In a virtualization environment, it is possible for guests to run different operating systems than the host. Some existing virtualization tools support some integration between a host and a guest running different operating systems at a client level. For example, VMware Fusion allows a Mac host to run a Windows guest. The Windows guest can be run in a full screen mode, in which case the user sees a typical Windows user interface. However, by using a feature of Fusion called Unity, Windows applications being run on the Windows guest appear alongside Mac applications running on the host, within a single, Mac based view. VMware Workstation is a similar product for Windows hosts, with a Unity feature that allows applications being run on guests with other operating systems (e.g., Linux) to appear on the Windows host desktop, alongside host applications. Parallels Desktop is a similar product. It has a Unity-like feature called Coherence.
For a number of reasons, the use of the Unity feature of Fusion or the Coherence feature of Parallels Desktop is common practice. Mac users often utilize Unity or Coherence to perform everyday tasks that are best accomplished using a Windows application. A common example is the use of Outlook to access corporate email from Exchange. While there are native Mac alternatives, the latest and best integrated email features tend to be superior on Windows applications.
In addition, using separate guests to house different application sets can be useful, on either a Mac or Windows (or other) host. This technique enables the creation of a separate “virtual appliance” for each application set, in which the operating system environment within the guest running the application set is specifically tuned to maximize performance and meet the needs of that application set. Fine tuning for multiple application sets within a single operating system environment can result in conflicts. Such conflicts can be avoided by using this virtual appliance approach, in which each application set runs in its own guest, thereby keeping the operating system environments separated. This not only reduces the risk of conflict or interference between environments, but provides a level of granularity that can be extremely convenient.

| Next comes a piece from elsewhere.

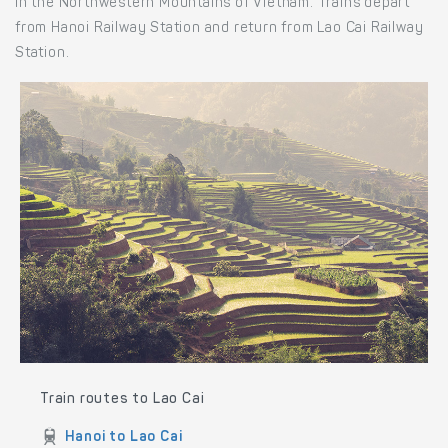
in the Northwestern Mountains of Vietnam. Trains depart
from Hanoi Railway Station and return from Lao Cai Railway
Station.
Train routes to Lao Cai
Hanoi to Lao Cai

Therefore, Unity or Coherence is frequently used for this reason as well.
When running a guest with a separate operating system on a host, it is also not uncommon to switch user interface context fully into a particular guest for specific tasks best suited to that environment (e.g., software development in general, or more particularly for a target operating system other than that of the host). This involves switching out of Unity/Coherence mode, and utilizing the guest environment immersively in full screen mode. Under the currently existing virtualization tools such as Fusion and Desktop, when immersed within a given guest in full screen mode (as opposed to running guest applications on the host desktop using Unity or Coherence), there is no way to interact unobtrusively with the host or its applications. When key host operating system alerts or events occur (e.g., host operating system going down, host almost out of power), the user can be unceremoniously “yanked” out of the full screen guest operating system user interface in which s/he is working, and thrust into the full screen host operating system user interface in order to react to an important host level warning or the like. Furthermore, currently existing virtualization tools do not provide a way for a user immersed in a first guest user interface to receive user interface notifications from or in a second guest user interface.
It would be desirable to address these issues.